Ospiti buoni per tutte le stagioni come i fratelli Toti, Parnasi e Mezzaroma.
Più tantissimi esponenti del sottobosco cittadino, dai notai agli avvocati, passando per farmacisti, medici, industriali e imprenditori di vari livelli.
Arriva ad omaggiare il potere che avanza un ristoratore di grido come Giuseppe Roscioli.
Il regista Fausto Brizzi non tradisce l’amico premier. Ci sono il produttore Fulvio Lucisano e il re del sigaro toscano, Maccaferri. E il potere romano: ecco Bettini e Gasbarra.
Poi, il sindaco, Marino (qualcuno deve averlo avvertito che non c’era bomba d’acqua in arrivo) e il presidente del Lazio, Zingaretti, al tavolo con Lorenza Bonaccorsi, vicino a quello del premier. Scelta precisa.
Tra i neo finanziatori anche il direttore generale della Lamborghini, Umberto Possini. Sta al tavolo di Michele Anzaldi, che ha portato una quindicina di ospiti, tra cui l’ambasciatrice del Kazakistan. Vanno forte i rutelliani.
Tanti produttori di vino: l’azienda laziale Casal del Giglio, la famiglia Santarelli e i Bertani (del Santa Margherita). Si beve acqua Norda.
Ernesto Carbone ha portato più di dieci suoi amici avvocati, tra cui Paolo Cerù e il tributarista Raffaele De Stefano. C’è anche Raffaele De Luca Tamajo, legale della Fiat di Marchionne. Nutrita la pattuglia politica dei calabresi: Ernesto Magorno, Enzo Bruno, Mario Oliverio, Stefania Covello, Enza Bruno Bossio, Nicodemo Oliverio e Massimo Canale.

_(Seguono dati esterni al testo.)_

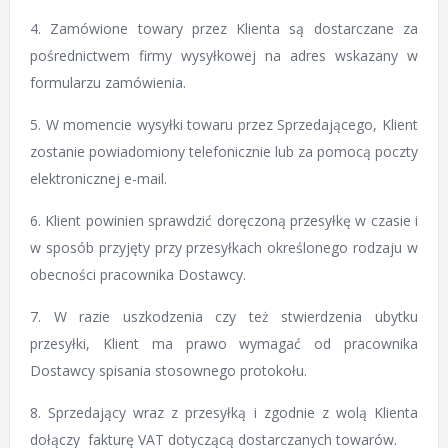
4. Zamówione towary przez Klienta są dostarczane za
pośrednictwem firmy wysyłkowej na adres wskazany w
formularzu zamówienia.
5. W momencie wysyłki towaru przez Sprzedającego, Klient
zostanie powiadomiony telefonicznie lub za pomocą poczty
elektronicznej e-mail.
6. Klient powinien sprawdzić doręczoną przesyłkę w czasie i
w sposób przyjęty przy przesyłkach określonego rodzaju w
obecności pracownika Dostawcy.
7. W razie uszkodzenia czy też stwierdzenia ubytku
przesyłki, Klient ma prawo wymagać od pracownika
Dostawcy spisania stosownego protokołu.
8. Sprzedający wraz z przesyłką i zgodnie z wolą Klienta
dołączy fakturę VAT dotyczącą dostarczanych towarów.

Che pure hanno organizzato un pulmino di ospiti: il presidente di Confindustria Catanzaro, Daniele Rossi, il presidente di Confagricoltura Calabria, Alberto Statti.
E gli imprenditori Palmiro Raffo e Antonella Dodaro. In mezzo all’“Italia che produce” (definizione standard) più o meno ansiosa di farsi vedere insieme a Renzi, anche politici: la Madia e Beppe Fioroni, Lotti, Boschi e il Sottosegretario Rughetti.
C’è Orfini, che un tempo andava alle Feste dell’Unità : “Preferisco le salsicce, ma vanno bene anche queste iniziative”.
Arriva pure il neo Pd, Gennaro Migliore, che una volta stava in Rifondazione. “Chi ho portato? Me stesso. Ho passato una vita a fare sottoscrizioni per il partito cui appartenevo”.
Alla fine, è soldout con almeno 600 persone. E Renzi, che siccome non ce la fa a stringere le mani di tutti (e poi, meglio evitare i selfie con gli sconosciuti) allieta il parterre a moh di colonna sonora, con un discorso che dura tutta la serata.